_Task_
Using the records below, transcribe exactly only the lines from the one with "Tucsonský atentát může vést" through the end, both included, and drop every picture.

Transcribed page contents
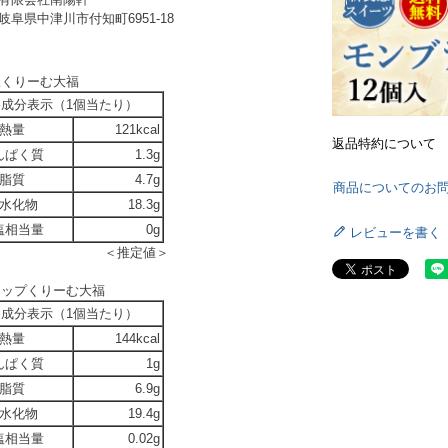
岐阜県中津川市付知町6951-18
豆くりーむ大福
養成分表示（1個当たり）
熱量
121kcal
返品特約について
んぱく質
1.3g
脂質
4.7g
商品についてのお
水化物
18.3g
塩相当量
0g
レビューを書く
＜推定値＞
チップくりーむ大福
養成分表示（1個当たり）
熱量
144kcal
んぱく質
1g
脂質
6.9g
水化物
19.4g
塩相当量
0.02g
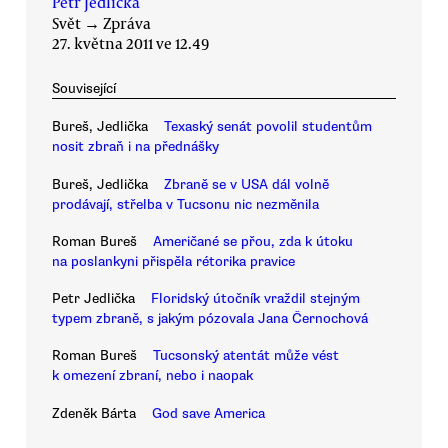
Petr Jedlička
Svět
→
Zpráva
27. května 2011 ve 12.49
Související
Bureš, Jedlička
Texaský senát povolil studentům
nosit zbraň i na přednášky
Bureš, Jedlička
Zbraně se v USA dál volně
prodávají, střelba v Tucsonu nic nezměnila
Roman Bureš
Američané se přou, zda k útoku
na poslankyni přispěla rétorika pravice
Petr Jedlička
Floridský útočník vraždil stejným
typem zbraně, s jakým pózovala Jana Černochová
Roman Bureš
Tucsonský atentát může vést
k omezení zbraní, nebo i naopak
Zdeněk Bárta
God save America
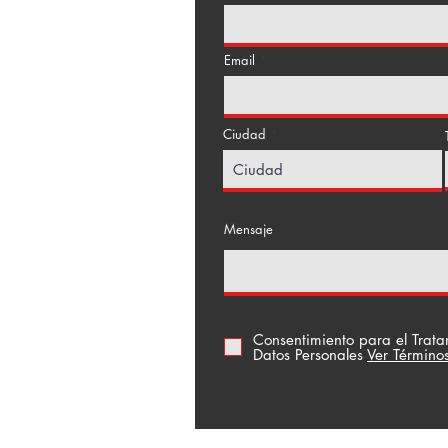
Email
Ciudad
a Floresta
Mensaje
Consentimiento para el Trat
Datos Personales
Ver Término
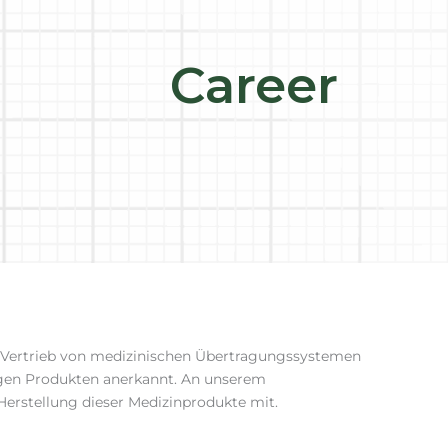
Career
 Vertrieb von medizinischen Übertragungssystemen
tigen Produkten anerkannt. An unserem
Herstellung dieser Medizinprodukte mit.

_Solution below_
Tucsonský atentát může vést
k omezení zbraní, nebo i naopak
Zdeněk Bárta
God save America
Email
Ciudad
a Floresta
Mensaje
Consentimiento para el Trat
Datos Personales
Ver Término
Career
 Vertrieb von medizinischen Übertragungssystemen
tigen Produkten anerkannt. An unserem
Herstellung dieser Medizinprodukte mit.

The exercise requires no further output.